Semantic Versioning (SemVer)
For software distributed to users (libraries, APIs, tools):
MAJOR.MINOR.PATCH
1.0.0 — Initial release
1.0.1 — Bug fix (backward compatible)
1.1.0 — New feature (backward compatible)
2.0.0 — Breaking change (not backward compatible)
git tag v1.2.3 # Create a tag
git tag -a v1.2.3 -m "Release 1.2.3: improved solver convergence"
git push origin v1.2.3 # Push the tag
git log --oneline v1.1.0..v1.2.3 # Changes between versions
CI Integration
Continuous Integration (CI) means: every push to a branch automatically runs the full test suite and build. If it fails, the branch is blocked from merging.
A minimal GitHub Actions CI pipeline for a Python simulation tool:
# .github/workflows/ci.yml
name: CI
on:
push:
branches: [main, develop]
pull_request:
branches: [main]
jobs:
test:
runs-on: ubuntu-latest
strategy:
matrix:
python-version: ["3.11", "3.12"]
steps:
- uses: actions/checkout@v4
- name: Set up Python ${{ matrix.python-version }}
uses: actions/setup-python@v5
with:
python-version: ${{ matrix.python-version }}
- name: Install dependencies
run: |
pip install -r requirements.txt
pip install pytest pytest-cov
- name: Run tests
run: pytest tests/ --cov=src/ --cov-report=xml
- name: Check coverage
run: |
python -m coverage report --fail-under=80
Code Review Culture
Code review is not about catching bugs (that’s what tests are for). Code review is about:
- Knowledge sharing — the reviewer learns the codebase; the author gets a second opinion
- Architectural alignment — catching design decisions that contradict the overall architecture
- Mentorship — senior engineers teaching patterns to junior engineers through review comments
- Collective ownership — the whole team understands the whole codebase
Good review practices:
- Reviewers comment on the code, not the person: “This function has three concerns” not “you wrote this wrong”

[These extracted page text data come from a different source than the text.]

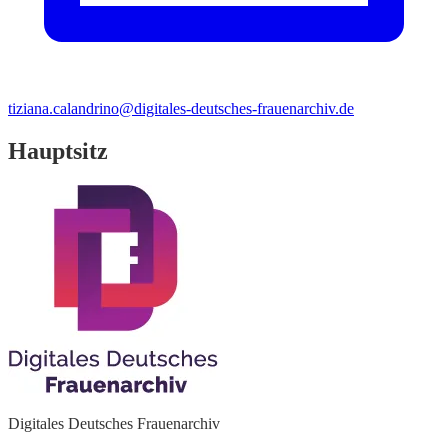
tiziana.calandrino@digitales-deutsches-frauenarchiv.de
Hauptsitz
Digitales Deutsches Frauenarchiv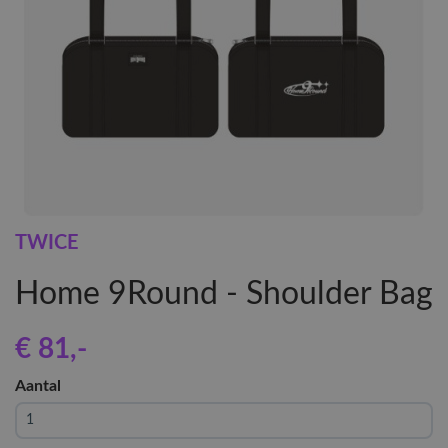
TWICE
Home 9Round - Shoulder Bag
€ 81
,-
Aantal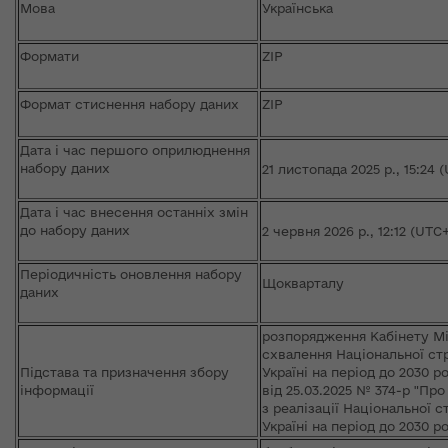
Мова
Українська
Формати
ZIP
Формат стиснення набору даних
ZIP
Дата і час першого оприлюднення
набору даних
21 листопада 2025 р., 15:24 
Дата і час внесення останніх змін
до набору даних
2 червня 2026 р., 12:12 (UTC
Періодичність оновлення набору
Щокварталу
даних
розпорядження Кабінету Мін
схвалення Національної стр
Підстава та призначення збору
Україні на період до 2030 
інформації
від 25.03.2025 № 374-р "Пр
з реалізації Національної с
Україні на період до 2030 р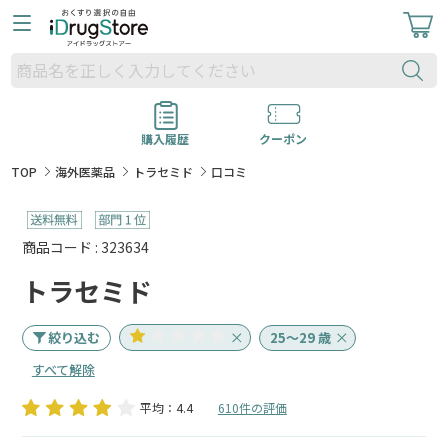
購入履歴
クーポン
TOP
海外医薬品
トラセミド
口コミ
商品コード : 323634
トラセミド
絞り込む
25～29 歳
すべて解除
平均：4.4
610件の評価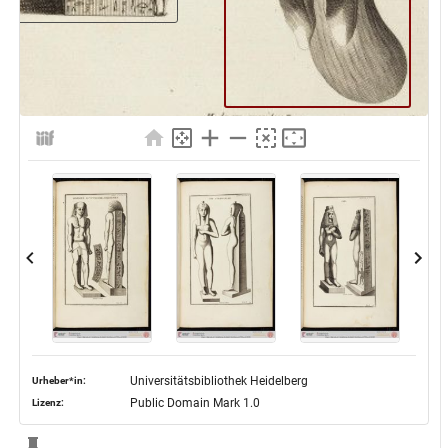
Universitätsbibliothek Heidelberg
Urheber*in:
Public Domain Mark 1.0
Lizenz:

- Authors explain why, not just what: the PR description should explain the problem being solved
- Disagreements are resolved by criteria (principles, trade-offs, data), not by seniority
- Small PRs (< 400 lines) are reviewed better than large ones
Exercise 11.1: Branching Strategy Decision
Exercise: For each project, choose a branching strategy and justify it:
- An open-source Python library for structural analysis with monthly releases and a community of 50 contributors
- A web-based FEM platform with a SaaS model that deploys daily and has 8 engineers
- A safety-critical avionics simulation tool that requires DO-178C certification
- A startup’s internal data pipeline tool maintained by 2 engineers
For each: name the strategy, explain why it fits, name one risk of this choice.
Quiz
A team uses GitHub Flow. A major bug is discovered in production. The main branch already has 3 unreleased features merged since the last deployment. What is the right response?

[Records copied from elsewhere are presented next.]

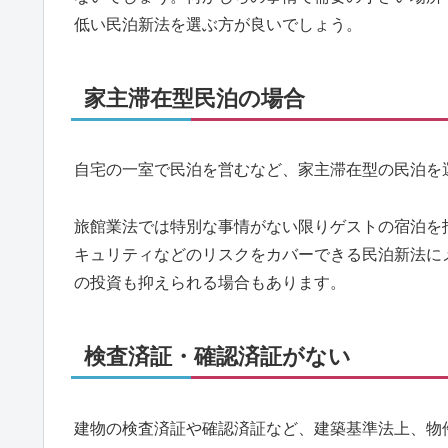
低い民泊新法を選ぶ方が良いでしょう。
家主滞在型民泊の場合
自宅の一室で民泊を営むなど、家主滞在型の民泊を
旅館業法では特別な事情がない限りゲストの宿泊を
キュリティなどのリスクをカバーできる民泊新法に
の投資も抑えられる場合もあります。
検査済証・確認済証がない
建物の検査済証や確認済証など、建築基準法上、物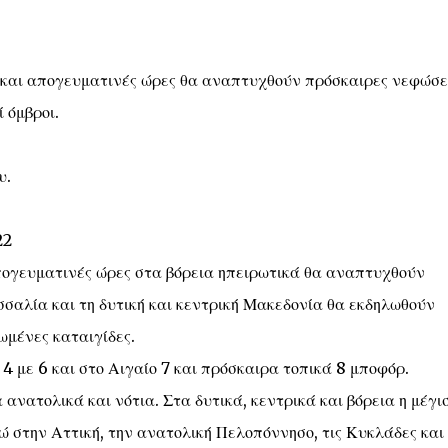
ές και απογευματινές ώρες θα αναπτυχθούν πρόσκαιρες νεφώσε
 όμβροι.
υ.
22
 απογευματινές ώρες στα βόρεια ηπειρωτικά θα αναπτυχθούν
σσαλία και τη δυτική και κεντρική Μακεδονία θα εκδηλωθούν
ωμένες καταιγίδες.
 4 με 6 και στο Αιγαίο 7 και πρόσκαιρα τοπικά 8 μποφόρ.
ανατολικά και νότια. Στα δυτικά, κεντρικά και βόρεια η μέγι
ώ στην Αττική, την ανατολική Πελοπόννησο, τις Κυκλάδες και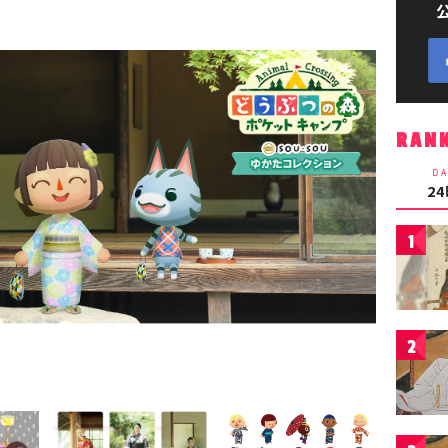
RAN
DA
2
1
2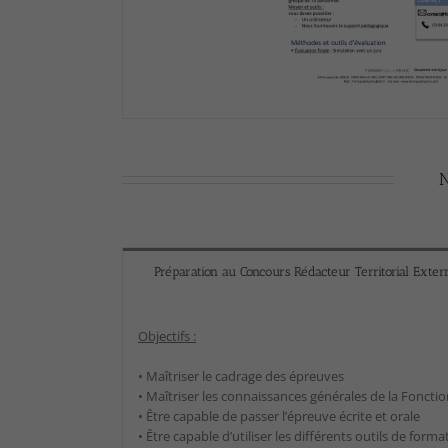
N
Préparation au Concours Rédacteur Territorial Exter
Objectifs :
• Maîtriser le cadrage des épreuves
• Maîtriser les connaissances générales de la Foncti
• Être capable de passer l’épreuve écrite et orale
• Être capable d’utiliser les différents outils de form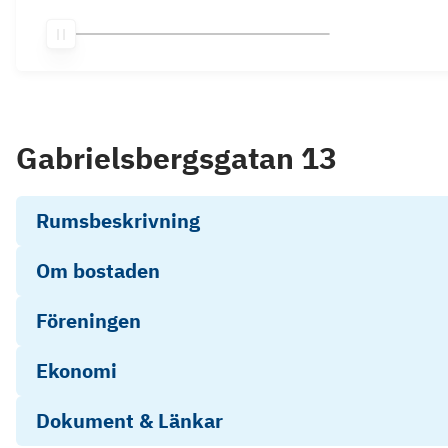
Gabrielsbergsgatan 13
Rumsbeskrivning
Om bostaden
Föreningen
Ekonomi
Dokument & Länkar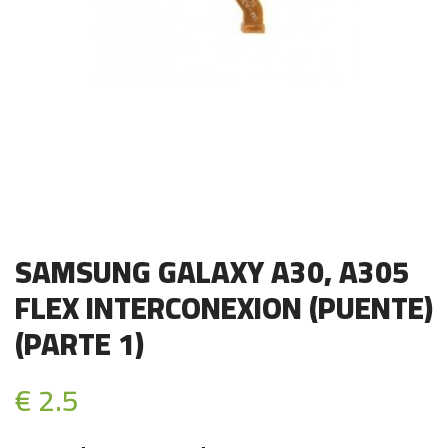
SAMSUNG GALAXY A30, A305
FLEX INTERCONEXION (PUENTE)
(PARTE 1)
€ 2.5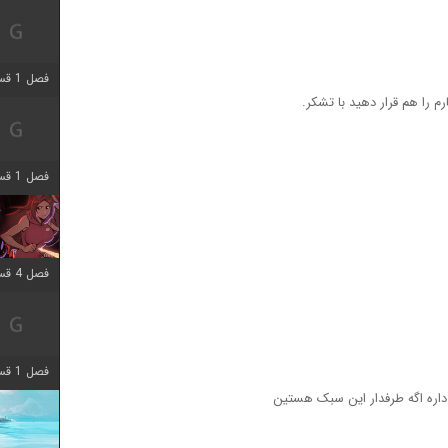
فصل 1 قسمت 7 اضافه شد
 را هم قرار دهید با تشکر.
فصل 1 قسمت 11 اضافه شد
فصل 4 قسمت 3 اضافه شد
فصل 1 قسمت 4 اضافه شد
داره اگه طرفدار این سبک هستین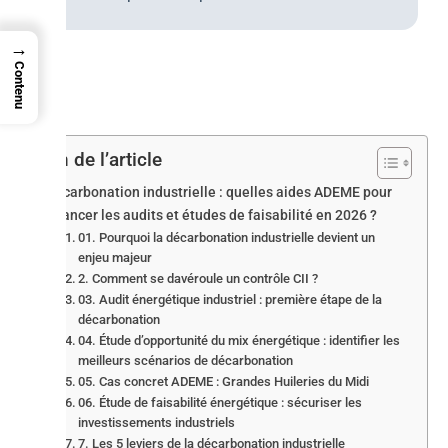
→
Contenu
Plan de l’article
Décarbonation industrielle : quelles aides ADEME pour
financer les audits et études de faisabilité en 2026 ?
01. Pourquoi la décarbonation industrielle devient un
enjeu majeur
2. Comment se davéroule un contrôle CII ?
03. Audit énergétique industriel : première étape de la
décarbonation
04. Étude d’opportunité du mix énergétique : identifier les
meilleurs scénarios de décarbonation
05. Cas concret ADEME : Grandes Huileries du Midi
06. Étude de faisabilité énergétique : sécuriser les
investissements industriels
7. Les 5 leviers de la décarbonation industrielle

- A) Revert all 3 features, fix the bug, and re-add them one by one
- B) Create a hotfix branch from the commit hash of the last deployment, fix the bug, and deploy that branch
- C) Cherry-pick the bug fix onto
mainafter developing it on a feature branch - D) Roll back to the previous Docker image and investigate the bug separately
Answer
C) Cherry-pick the bug fix onto main after developing it on a feature branch.

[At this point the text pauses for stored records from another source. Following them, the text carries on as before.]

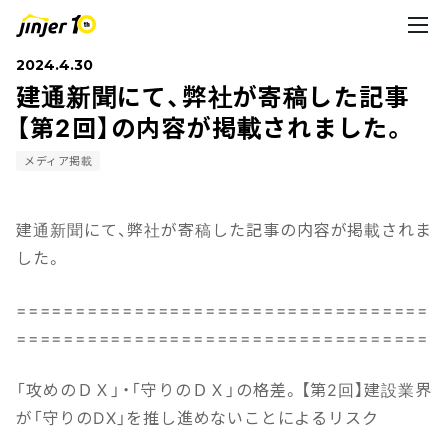
2024.4.30
建通新聞にて、弊社が寄稿した記事
【第2回】の内容が掲載されました。
メディア掲載
建通新聞にて、弊社が寄稿した記事の内容が掲載されま
した。
===================================
===================================
「攻めのＤＸ」・「守りのＤＸ」の格差。【第2回】建設業界
が「守りのDX」を推し進めないことによるリスク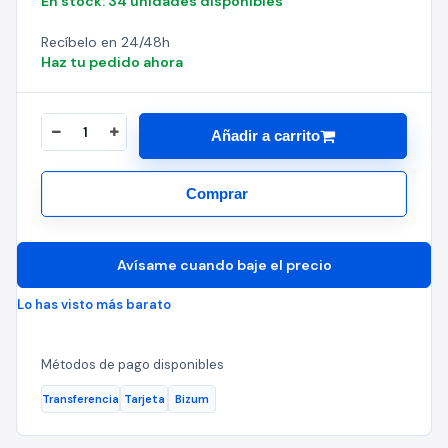
En stock: 34 unidades disponibles
Recíbelo en 24/48h
Haz tu pedido ahora
Añadir a carrito
Comprar
Avísame cuando baje el precio
Lo has visto más barato
Métodos de pago disponibles
Transferencia
Tarjeta
Bizum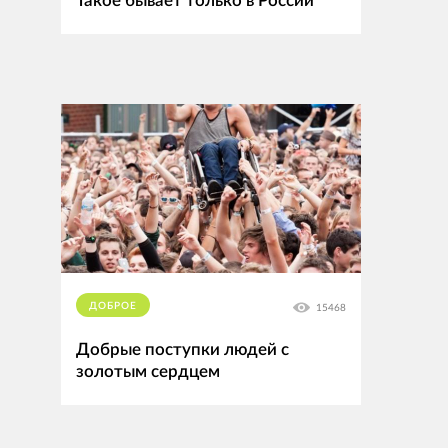
Такое бывает только в России
ДОБРОЕ
15468
Добрые поступки людей с
золотым сердцем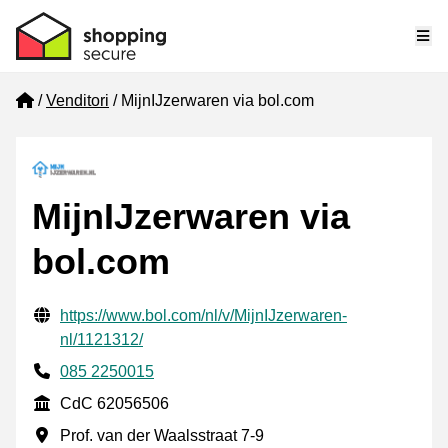
Me
Home
Venditori
MijnIJzerwaren via bol.com
MijnIJzerwaren via
bol.com
Informazioni di contatto verificate
Website URL
https://www.bol.com/nl/v/MijnIJzerwaren-
nl/1121312/
Phone number
085 2250015
CdC
CdC 62056506
Indirizzo commerciale
Prof. van der Waalsstraat 7-9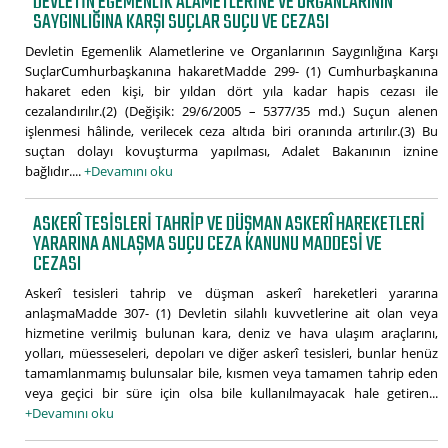
DEVLETIN EGEMENLIK ALAMETLERINE VE ORGANLARININ
SAYGINLIĞINA KARŞI SUÇLAR SUÇU VE CEZASI
Devletin Egemenlik Alametlerine ve Organlarının Saygınlığına Karşı
SuçlarCumhurbaşkanına hakaretMadde 299- (1) Cumhurbaşkanına
hakaret eden kişi, bir yıldan dört yıla kadar hapis cezası ile
cezalandırılır.(2) (Değişik: 29/6/2005 – 5377/35 md.) Suçun alenen
işlenmesi hâlinde, verilecek ceza altıda biri oranında artırılır.(3) Bu
suçtan dolayı kovuşturma yapılması, Adalet Bakanının iznine
bağlıdır....
+Devamını oku
ASKERÎ TESISLERI TAHRIP VE DÜŞMAN ASKERÎ HAREKETLERI
YARARINA ANLAŞMA SUÇU CEZA KANUNU MADDESI VE
CEZASI
Askerî tesisleri tahrip ve düşman askerî hareketleri yararına
anlaşmaMadde 307- (1) Devletin silahlı kuvvetlerine ait olan veya
hizmetine verilmiş bulunan kara, deniz ve hava ulaşım araçlarını,
yolları, müesseseleri, depoları ve diğer askerî tesisleri, bunlar henüz
tamamlanmamış bulunsalar bile, kısmen veya tamamen tahrip eden
veya geçici bir süre için olsa bile kullanılmayacak hale getiren...
+Devamını oku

In GitHub Flow, main is always the source of truth. The fix should be developed on a feature branch, tested, reviewed, and merged to main. Then it’s deployed. If the 3 unreleased features are behind feature flags, they stay hidden in production while the fix goes live. If they’re not behind feature flags, option D (rolling back the deployment image) is a valid operational response while the fix is developed, but D alone doesn’t fix the bug — it just buys time.